Records drawn from a dataset

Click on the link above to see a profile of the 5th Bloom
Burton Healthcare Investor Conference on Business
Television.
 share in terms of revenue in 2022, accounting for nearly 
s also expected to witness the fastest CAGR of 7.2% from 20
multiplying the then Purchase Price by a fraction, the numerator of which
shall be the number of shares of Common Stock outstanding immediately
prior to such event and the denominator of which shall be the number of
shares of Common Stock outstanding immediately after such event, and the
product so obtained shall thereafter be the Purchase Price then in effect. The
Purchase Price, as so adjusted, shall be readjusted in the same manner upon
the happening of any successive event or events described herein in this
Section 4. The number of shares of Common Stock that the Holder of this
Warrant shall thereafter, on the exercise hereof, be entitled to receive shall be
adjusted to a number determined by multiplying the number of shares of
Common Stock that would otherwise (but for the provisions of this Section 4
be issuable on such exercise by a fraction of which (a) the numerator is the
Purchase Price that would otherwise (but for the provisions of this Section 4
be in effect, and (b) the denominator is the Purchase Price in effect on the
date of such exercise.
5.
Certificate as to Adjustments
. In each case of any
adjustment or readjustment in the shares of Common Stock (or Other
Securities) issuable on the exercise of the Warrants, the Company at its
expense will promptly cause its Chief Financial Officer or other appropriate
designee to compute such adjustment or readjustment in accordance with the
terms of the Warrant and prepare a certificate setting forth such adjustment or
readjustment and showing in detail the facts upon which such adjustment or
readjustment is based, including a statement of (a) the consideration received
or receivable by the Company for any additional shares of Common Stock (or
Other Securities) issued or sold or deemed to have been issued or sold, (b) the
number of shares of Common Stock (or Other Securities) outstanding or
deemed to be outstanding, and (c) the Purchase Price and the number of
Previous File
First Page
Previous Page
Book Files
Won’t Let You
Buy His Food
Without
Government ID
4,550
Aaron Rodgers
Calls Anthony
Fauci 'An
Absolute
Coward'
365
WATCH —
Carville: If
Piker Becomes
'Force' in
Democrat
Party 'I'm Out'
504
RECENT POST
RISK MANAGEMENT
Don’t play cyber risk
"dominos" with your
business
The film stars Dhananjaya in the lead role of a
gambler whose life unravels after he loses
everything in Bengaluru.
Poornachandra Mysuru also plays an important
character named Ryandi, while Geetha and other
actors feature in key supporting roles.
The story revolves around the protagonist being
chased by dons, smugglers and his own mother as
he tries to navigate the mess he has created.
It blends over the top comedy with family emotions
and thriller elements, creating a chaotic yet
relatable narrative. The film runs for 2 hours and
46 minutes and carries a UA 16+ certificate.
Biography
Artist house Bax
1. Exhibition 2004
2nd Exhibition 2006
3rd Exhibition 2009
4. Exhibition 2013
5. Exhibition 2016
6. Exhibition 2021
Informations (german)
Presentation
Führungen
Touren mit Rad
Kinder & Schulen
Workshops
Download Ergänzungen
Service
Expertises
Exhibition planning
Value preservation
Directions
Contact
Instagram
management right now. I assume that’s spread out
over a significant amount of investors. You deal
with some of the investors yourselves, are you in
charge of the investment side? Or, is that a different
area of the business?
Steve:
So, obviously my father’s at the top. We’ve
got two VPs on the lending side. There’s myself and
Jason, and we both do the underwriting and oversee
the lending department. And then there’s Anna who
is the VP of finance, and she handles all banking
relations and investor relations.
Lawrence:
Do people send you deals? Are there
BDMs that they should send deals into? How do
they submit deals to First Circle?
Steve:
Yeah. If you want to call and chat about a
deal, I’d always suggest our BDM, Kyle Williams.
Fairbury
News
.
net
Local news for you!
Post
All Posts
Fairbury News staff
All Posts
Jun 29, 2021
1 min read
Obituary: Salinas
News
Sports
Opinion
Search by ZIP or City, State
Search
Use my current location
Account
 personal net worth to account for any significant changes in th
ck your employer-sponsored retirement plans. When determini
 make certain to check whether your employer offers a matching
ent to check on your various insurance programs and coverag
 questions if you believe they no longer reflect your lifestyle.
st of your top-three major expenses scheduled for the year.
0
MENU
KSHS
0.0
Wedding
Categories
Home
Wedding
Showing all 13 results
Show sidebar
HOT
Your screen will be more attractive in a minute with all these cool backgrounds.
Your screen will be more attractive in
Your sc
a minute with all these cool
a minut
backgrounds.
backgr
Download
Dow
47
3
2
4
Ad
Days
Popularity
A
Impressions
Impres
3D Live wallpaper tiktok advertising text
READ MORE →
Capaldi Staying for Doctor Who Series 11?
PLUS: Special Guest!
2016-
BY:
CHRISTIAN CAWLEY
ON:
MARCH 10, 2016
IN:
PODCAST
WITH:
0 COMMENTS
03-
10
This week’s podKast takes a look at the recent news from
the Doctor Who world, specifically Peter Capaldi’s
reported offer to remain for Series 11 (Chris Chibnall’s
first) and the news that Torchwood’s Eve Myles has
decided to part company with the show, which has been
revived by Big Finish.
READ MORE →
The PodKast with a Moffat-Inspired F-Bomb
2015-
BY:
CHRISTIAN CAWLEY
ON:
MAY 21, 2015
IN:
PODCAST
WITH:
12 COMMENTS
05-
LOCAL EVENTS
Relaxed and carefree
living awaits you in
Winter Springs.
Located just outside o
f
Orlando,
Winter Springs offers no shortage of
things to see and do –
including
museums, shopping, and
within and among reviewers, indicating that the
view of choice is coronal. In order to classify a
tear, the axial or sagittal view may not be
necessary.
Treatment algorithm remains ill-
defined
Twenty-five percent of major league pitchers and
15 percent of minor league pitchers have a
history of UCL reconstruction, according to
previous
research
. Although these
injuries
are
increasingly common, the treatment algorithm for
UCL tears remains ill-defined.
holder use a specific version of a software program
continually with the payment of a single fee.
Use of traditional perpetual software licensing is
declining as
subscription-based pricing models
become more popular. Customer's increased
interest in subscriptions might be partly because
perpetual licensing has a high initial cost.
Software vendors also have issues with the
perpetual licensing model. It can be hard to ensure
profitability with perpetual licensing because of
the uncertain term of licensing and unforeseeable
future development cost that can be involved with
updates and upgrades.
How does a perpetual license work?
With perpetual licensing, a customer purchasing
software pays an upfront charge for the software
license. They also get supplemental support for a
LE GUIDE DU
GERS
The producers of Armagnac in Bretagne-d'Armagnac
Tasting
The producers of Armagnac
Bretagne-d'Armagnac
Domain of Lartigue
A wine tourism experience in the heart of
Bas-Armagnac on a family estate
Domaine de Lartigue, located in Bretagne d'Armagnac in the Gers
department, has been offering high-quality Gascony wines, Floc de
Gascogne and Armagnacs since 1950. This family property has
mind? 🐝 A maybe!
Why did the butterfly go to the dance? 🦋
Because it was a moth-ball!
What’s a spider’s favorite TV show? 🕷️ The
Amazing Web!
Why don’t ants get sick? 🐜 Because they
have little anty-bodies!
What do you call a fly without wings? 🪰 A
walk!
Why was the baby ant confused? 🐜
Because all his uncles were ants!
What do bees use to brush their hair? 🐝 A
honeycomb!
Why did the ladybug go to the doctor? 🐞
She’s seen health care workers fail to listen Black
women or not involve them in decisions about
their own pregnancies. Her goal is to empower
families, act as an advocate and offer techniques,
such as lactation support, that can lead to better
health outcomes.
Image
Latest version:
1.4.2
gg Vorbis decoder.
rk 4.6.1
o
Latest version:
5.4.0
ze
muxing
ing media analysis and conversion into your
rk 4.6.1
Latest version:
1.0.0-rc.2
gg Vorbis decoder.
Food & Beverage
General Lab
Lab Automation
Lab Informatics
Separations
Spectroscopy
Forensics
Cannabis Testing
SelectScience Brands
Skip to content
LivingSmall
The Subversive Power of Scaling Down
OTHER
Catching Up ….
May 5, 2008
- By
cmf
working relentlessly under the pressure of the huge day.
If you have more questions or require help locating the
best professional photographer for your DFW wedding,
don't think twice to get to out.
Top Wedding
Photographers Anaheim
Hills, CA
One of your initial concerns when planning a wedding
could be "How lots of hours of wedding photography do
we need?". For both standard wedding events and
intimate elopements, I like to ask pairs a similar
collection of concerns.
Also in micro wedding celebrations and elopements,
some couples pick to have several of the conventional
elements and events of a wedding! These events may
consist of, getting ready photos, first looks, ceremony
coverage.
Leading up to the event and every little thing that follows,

TASK STATEMENT: Scan the lines above for the word "little", then copy each line that has it.

YOUR RESPONSE:
have little anty-bodies!
Leading up to the event and every little thing that follows,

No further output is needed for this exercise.